Wanstead Park, Redbridge
A public park and the name used by estate agents for the neighbouring residential locality, situated to the south-east of Wanstead tube station
Wanstead Park was the site of a Roman villa and Wanstead manor house later stood on the north side of what is now the golf course, near the parish church. The house was originally a small building called Wanstead Hall but was enlarged in 1499 so that it could serve as a royal hunting lodge.
The park was formed by enclosing part of Epping Forest in the mid-16th century. Sir Richard Child, later Viscount Castlemaine and Earl Tylney, inherited Wanstead House (as it became known) in 1715 and rebuilt it in 1722 on a magnificent scale.
In the 1760s the grounds of the house were adorned with an elaborate grotto and a Tuscan feature originally called the Pheasant House and later known as the Temple, which was incongruously extended to provide living accommodation for the estate’s groundskeepers.
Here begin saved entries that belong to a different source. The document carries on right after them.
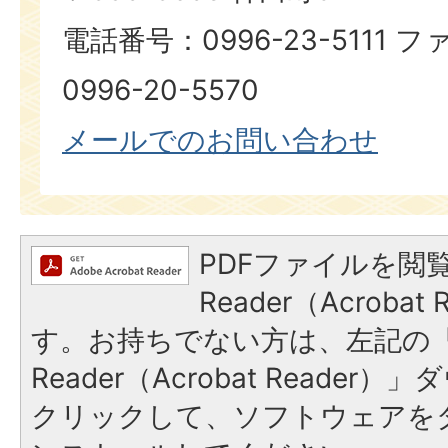
電話番号：0996-23-5111
0996-20-5570
メールでのお問い合わせ
PDFファイルを閲覧
Reader（Acroba
す。お持ちでない方は、左記の「A
Reader（Acrobat Reade
クリックして、ソフトウェアを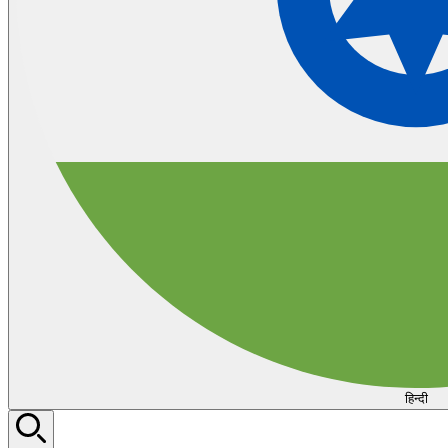
हिन्दी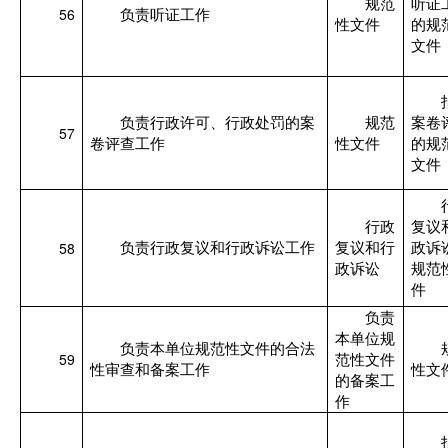
规范
听证
56
负责听证工作
性文件
的规
文件
负责行政许可、行政处罚的案
规范
案卷
57
卷评查工作
性文件
的规
文件
行政
复议
58
负责行政复议和行政诉讼工作
复议和行
政诉
政诉讼
规范
件
负责
本单位规
负责本单位规范性文件的合法
59
范性文件
性审查和备案工作
性文
的备案工
作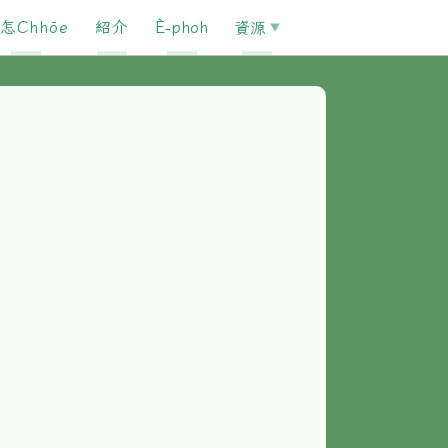
怎Chhōe
紹介
È-phoh
資源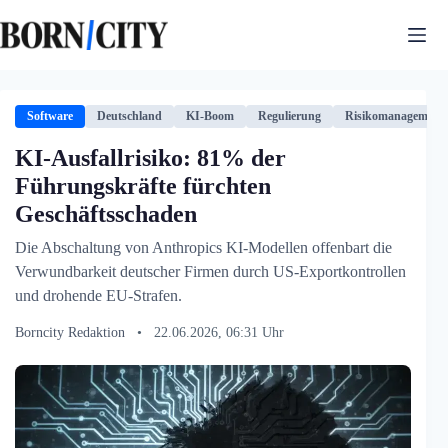
Zum
Inhalt
springen
Software
Deutschland
KI-Boom
Regulierung
Risikomanagement
KI-Ausfallrisiko: 81% der
Führungskräfte fürchten
Geschäftsschaden
Die Abschaltung von Anthropics KI-Modellen offenbart die
Verwundbarkeit deutscher Firmen durch US-Exportkontrollen
und drohende EU-Strafen.
Borncity Redaktion
•
22.06.2026, 06:31 Uhr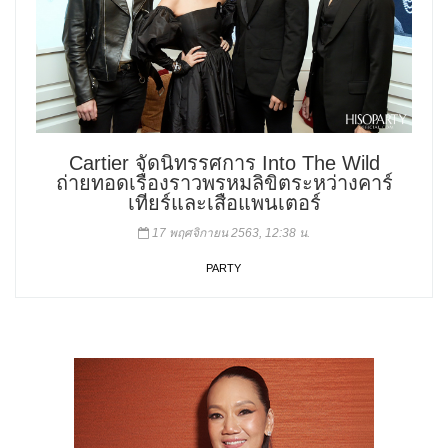
Cartier จัดนิทรรศการ Into The Wild
ถ่ายทอดเรื่องราวพรหมลิขิตระหว่างคาร์
เทียร์และเสือแพนเตอร์
17 พฤศจิกายน 2563, 12:38 น.
PARTY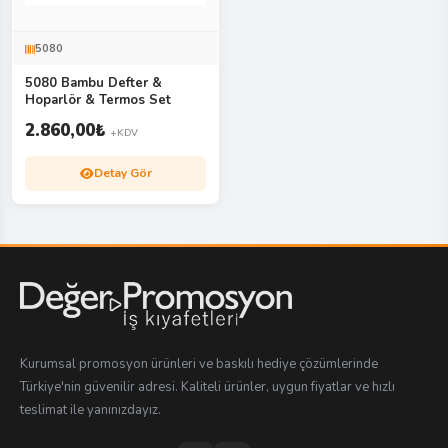
5080
5080 Bambu Defter &
Hoparlör & Termos Set
2.860,00
₺
+KDV
Detay Gör
Kurumsal promosyon ürünleri ve baskılı hediye çözümlerinde
Türkiye'nin güvenilir adresi. Kaliteli ürünler, uygun fiyatlar ve hızlı
teslimat ile yanınızdayız.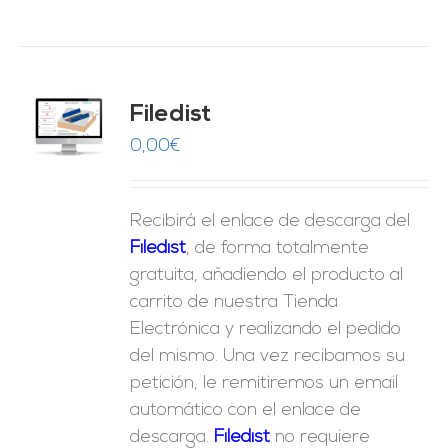
Filedist
O
0,00
€
ES
Recibirá el enlace de descarga del
Filedist
, de forma totalmente
gratuita, añadiendo el producto al
carrito de nuestra Tienda
Electrónica y realizando el pedido
del mismo. Una vez recibamos su
petición, le remitiremos un email
automático con el enlace de
descarga.
Fil
edist
no requiere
St Mary’s church was rebuilt in 1787 at the expense of Sir James Tilney. The medieval churchyard was reconfigured at the same time and has since been extended twice. A small shelter was built in the churchyard to mark the grave of the sculptor Joseph Wilton and it served as a sentry box for a guard employed to keep watch for body-snatchers.
Wanstead House was demolished in 1834 after its contents had been sold to pay off the debts of the spendthrift William Pole-Wellesley, nephew of the Duke of Wellington. Two gateposts bearing the monogram of Sir Richard Child survive at the junction of Overton Drive and Blake Hall Road, originally the end of the drive leading to the house.
The Corporation of London acquired the grounds in 1880 and opened them to the public two years later. Most of the grotto was destroyed by a fire in 1884.
Wanstead golf course was laid out on and around the site of the mansion in 1893.
The park’s landscaped grounds were allowed to grow wild but some more formal elements have recently been reintroduced. The many ponds and islands, fed by the River Roding, are a haven for birds. Shown in the photograph* at the top of the page, the Temple has an exhibition devoted to Wanstead Park’s history that is open at weekends and on bank holidays.
Wanstead Park and a select few houses on its doorstep are designated a conservation area.
In 1717 James Bradley and his uncle James Pound set up one of the world’s largest telescopes in Wanstead Park. Pound and Bradley were respectively rector and curate of St Mary’s church and the latter subsequently became the third Astronomer Royal. The telescope was presented to them by Isaac Newton and mounted on a maypole brought from the Strand.